The dollar sank to a new low on the euro on Friday on dismal US jobs data but later clawed back losses after the US Federal Reserve said it would pump more liquidity into the cash-strapped banking system.
The euro rose at one point on Friday to a new peak of US$1.5464 since its creation in 1999.
Around 10pm GMT, the euro was at US$1.5359, down slightly from US$1.5381 late on Thursday in New York.
The dollar was at ¥102.67, virtually unchanged from ¥102.64 on Thursday. Earlier the greenback had fallen to ¥101.82, its lowest level since January 2005.
The beleaguered greenback came under heavy selling pressure on news that a faltering US economy lost 63,000 jobs last month.
The US Labor Department report showed the second straight month of losses in nonfarm payrolls, seen as one of the best indicators of economic momentum.
Last month's loss was the biggest since March 2003, at the start of the war in Iraq, and a major disappointment for analysts who were expecting a gain of 25,000 jobs. For some, the report confirms the US is in recession.
"For two months in a row, the US economy lost jobs. This is bad, but not as bad as will get in the coming months," said Kathy Lien, an analyst at Forex Capital Markets.
The weakness in the labor market will lead the Fed to slash its federal funds rate, currently at 3 percent, at its meeting on March 18, she said: "They will have no choice but to cut interest rates by 75 basis points."
CIBC World Markets senior economist Avery Shenfeld said: "The payrolls report had recession written all over it.
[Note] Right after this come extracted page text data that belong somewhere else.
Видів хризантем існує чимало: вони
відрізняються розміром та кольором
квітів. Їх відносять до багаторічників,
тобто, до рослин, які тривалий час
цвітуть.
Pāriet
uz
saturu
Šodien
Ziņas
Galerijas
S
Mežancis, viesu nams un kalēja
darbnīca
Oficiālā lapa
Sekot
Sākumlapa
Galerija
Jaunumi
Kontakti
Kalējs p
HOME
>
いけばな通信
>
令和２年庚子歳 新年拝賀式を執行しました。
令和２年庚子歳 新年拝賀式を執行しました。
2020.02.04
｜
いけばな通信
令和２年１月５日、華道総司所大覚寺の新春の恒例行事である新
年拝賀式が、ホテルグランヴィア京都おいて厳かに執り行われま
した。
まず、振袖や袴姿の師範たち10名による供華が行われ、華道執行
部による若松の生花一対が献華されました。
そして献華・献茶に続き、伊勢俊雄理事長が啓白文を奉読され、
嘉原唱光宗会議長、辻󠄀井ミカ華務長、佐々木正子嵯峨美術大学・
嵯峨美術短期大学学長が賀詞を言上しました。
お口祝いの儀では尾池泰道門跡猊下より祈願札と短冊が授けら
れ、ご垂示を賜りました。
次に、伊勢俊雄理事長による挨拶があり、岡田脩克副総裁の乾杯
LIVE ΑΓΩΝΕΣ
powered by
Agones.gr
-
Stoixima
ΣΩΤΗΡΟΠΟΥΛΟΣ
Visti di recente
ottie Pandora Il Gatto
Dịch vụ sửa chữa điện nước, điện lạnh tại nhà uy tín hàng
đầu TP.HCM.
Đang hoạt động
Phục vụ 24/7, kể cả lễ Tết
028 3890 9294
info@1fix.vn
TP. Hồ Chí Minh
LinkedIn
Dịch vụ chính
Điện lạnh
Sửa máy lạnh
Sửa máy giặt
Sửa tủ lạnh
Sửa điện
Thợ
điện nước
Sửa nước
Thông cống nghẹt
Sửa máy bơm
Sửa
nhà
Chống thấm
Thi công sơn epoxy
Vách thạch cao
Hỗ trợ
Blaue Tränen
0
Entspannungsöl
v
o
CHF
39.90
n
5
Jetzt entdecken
It's nearly unheard of to see these numbers outside of recession."
The dollar was lifted slightly by news the Fed was pumping up to US$200 billion in short-term funding into the distressed financial system.
In late New York trading on Friday, the US dollar was at 1.0247 Swiss francs, up from SF1.0224 late on Thursday.
The pound firmed to US$2.0153 from US$2.0099.